Vom Griechischen in die deutsche Sprache übersetzt bedeutet hetero „verschieden“ oder „ungleich“. Unter Heterosexualität versteht man also die Anziehung ungleiche r Geschlechter. Noch mit Ende des 20. Jahrhunderts wurde der Begriff Heterosexualität im Fremdwörterbuch als normale Sexualität definiert (Definition sexueller Orientierungen: Homosexualität, Bisexualität, Heterosexualität, 2014). Der Begriff Heteronormativität, welcher in Heterosexismus seinen Ursprung findet, wird als Norm postuliert. Von der Heterosexualität abweichende Formen der sexuellen Orientierung wurden früher, wie bereits zuvor genannt, als krankhaft bezeichnet. Mittlerweile ist bekannt, dass sexuelle Orientierungen verschmelzen können (Definition sexueller Orientierungen: Homosexualität, Bisexualität, Heterosexualität, 2014). Die neuere Wissenschaft konnte zwischenzeitlich eruieren, dass es hier keine vollkommen starren Muster gibt, in denen sich Menschen bewegen. Im Laufe des Lebens kann sich die sexuelle Orientierung, bis hin zur diametralen Entfaltung, verändern (Definition sexueller Orientierungen: Homosexualität, Bisexualität, Heterosexualität, 2014). Die Grenzziehung zwischen den definierten Orientierungen ist deutlich diffuser, als von den meisten angenommen (Definition sexueller Orientierungen: Homosexualität, Bisexualität, Heterosexualität, 2014). Somit wir deutlich, dass die Termini Homo- und Heterosexualität nicht klar abgrenzbare Begriffe mit verschiedenen Ausprägungen darstellen.
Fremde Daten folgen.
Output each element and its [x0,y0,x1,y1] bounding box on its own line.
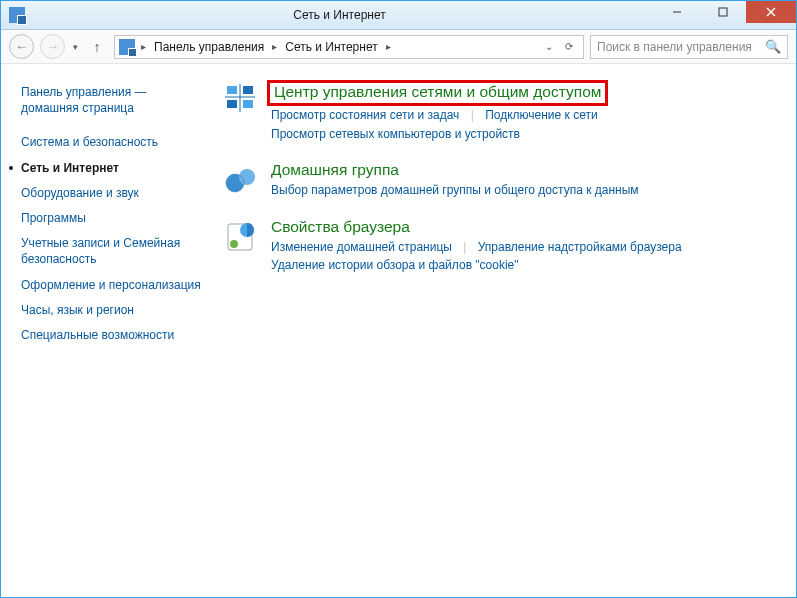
category-homegroup: Домашняя группа Выбор параметров домашне… [225,161,776,200]
search-placeholder: Поиск в панели управления [597,40,765,54]
sidebar-item-accounts-family[interactable]: Учетные записи и Семейная безопасность [21,235,201,267]
category-title-internet-options[interactable]: Свойства браузера [271,218,410,236]
link-connect-network[interactable]: Подключение к сети [485,108,597,122]
up-button[interactable]: ↑ [86,36,108,58]
window-controls [654,1,796,29]
search-icon[interactable]: 🔍 [765,39,781,54]
sidebar-item-appearance[interactable]: Оформление и персонализация [21,277,201,293]
homegroup-icon [225,163,259,197]
history-dropdown-icon[interactable]: ▾ [71,42,80,52]
address-icon [119,39,135,55]
breadcrumb-item-2[interactable]: Сеть и Интернет [279,36,383,58]
forward-button[interactable]: → [40,34,65,59]
sidebar-item-system-security[interactable]: Система и безопасность [21,134,201,150]
sidebar: Панель управления — домашняя страница Си… [1,64,211,597]
category-title-homegroup[interactable]: Домашняя группа [271,161,399,179]
link-homegroup-settings[interactable]: Выбор параметров домашней группы и общег… [271,183,639,197]
minimize-button[interactable] [654,1,700,23]
sidebar-item-clock-language[interactable]: Часы, язык и регион [21,302,201,318]
link-view-network-status[interactable]: Просмотр состояния сети и задач [271,108,459,122]
chevron-right-icon[interactable]: ▸ [270,41,279,52]
highlight-annotation: Центр управления сетями и общим доступом [267,80,608,106]
category-internet-options: Свойства браузера Изменение домашней стр… [225,218,776,275]
address-row: ← → ▾ ↑ ▸ Панель управления ▸ Сеть и Инт… [1,30,796,64]
sidebar-item-hardware-sound[interactable]: Оборудование и звук [21,185,201,201]
network-sharing-icon [225,84,259,118]
search-input[interactable]: Поиск в панели управления 🔍 [590,35,788,59]
maximize-button[interactable] [700,1,746,23]
sidebar-item-programs[interactable]: Программы [21,210,201,226]
app-icon [9,7,25,23]
address-bar[interactable]: ▸ Панель управления ▸ Сеть и Интернет ▸ … [114,35,584,59]
link-change-homepage[interactable]: Изменение домашней страницы [271,240,452,254]
chevron-right-icon[interactable]: ▸ [384,41,393,52]
svg-rect-6 [227,100,237,108]
chevron-right-icon[interactable]: ▸ [139,41,148,52]
sidebar-home[interactable]: Панель управления — домашняя страница [21,84,201,116]
main-area: Панель управления — домашняя страница Си… [1,64,796,597]
sidebar-item-network-internet[interactable]: Сеть и Интернет [21,160,201,176]
back-button[interactable]: ← [9,34,34,59]
titlebar: Сеть и Интернет [1,1,796,30]
category-network-sharing: Центр управления сетями и общим доступом… [225,82,776,143]
svg-rect-5 [243,86,253,94]
window-title: Сеть и Интернет [25,8,654,22]
internet-options-icon [225,220,259,254]
category-title-network-sharing[interactable]: Центр управления сетями и общим доступом [274,83,601,101]
svg-rect-7 [243,100,253,108]
breadcrumb-item-1[interactable]: Панель управления [148,36,270,58]
content-pane: Центр управления сетями и общим доступом… [211,64,796,597]
address-dropdown-icon[interactable]: ⌄ [541,41,557,52]
refresh-icon[interactable]: ⟳ [561,41,577,52]
svg-rect-4 [227,86,237,94]
link-view-network-devices[interactable]: Просмотр сетевых компьютеров и устройств [271,127,520,141]
link-delete-history-cookies[interactable]: Удаление истории обзора и файлов "cookie… [271,258,519,272]
svg-rect-1 [719,8,727,16]
svg-point-15 [230,240,238,248]
close-button[interactable] [746,1,796,23]
sidebar-item-accessibility[interactable]: Специальные возможности [21,327,201,343]
link-manage-addons[interactable]: Управление надстройками браузера [478,240,682,254]
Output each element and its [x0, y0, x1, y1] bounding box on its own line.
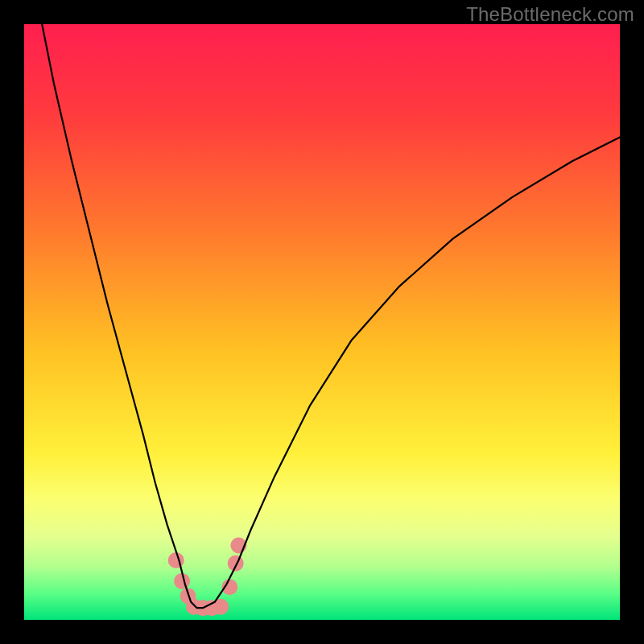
highlight-dot: [168, 552, 184, 568]
highlight-dot: [228, 555, 244, 572]
plot-background: [24, 24, 620, 620]
chart-frame: TheBottleneck.com: [0, 0, 644, 644]
chart-canvas: [24, 24, 620, 620]
watermark-text: TheBottleneck.com: [466, 3, 634, 26]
2.1.3 Sexuelle Orientierung

Die sexuelle Orientierung definiert, welches Geschlecht man begehrt, zu welchem Genus man sich hingezogen fühlt und ob man Männern oder Frauen gegenüber ein sexuelles, erotisches Verlangen und Verbundenheit verspürt. Es gibt unterschiedlichen Formen der sexuellen Orientierung, wie es die oben erläuterten Begriffe Homo- und Heterosexualität erklären, sowie Bisexualität, welche beide Formen umschließt (Bisexualität - Duden, 2021). Bisexuelle Menschen spüren sowohl beim eigenen als auch beim gegensätzlichen Geschlecht eine „psychische, emotionale und erotische Anziehung“ (Homosexuelle Initiative Wien - Begriffe, 2018). Bei der sexuellen Orientierung handelt es sich um einen unterbewussten Vorgang, welcher nicht von der Person selbst bestimmt wird (Homosexuelle Initiative Wien - Begriffe, 2018).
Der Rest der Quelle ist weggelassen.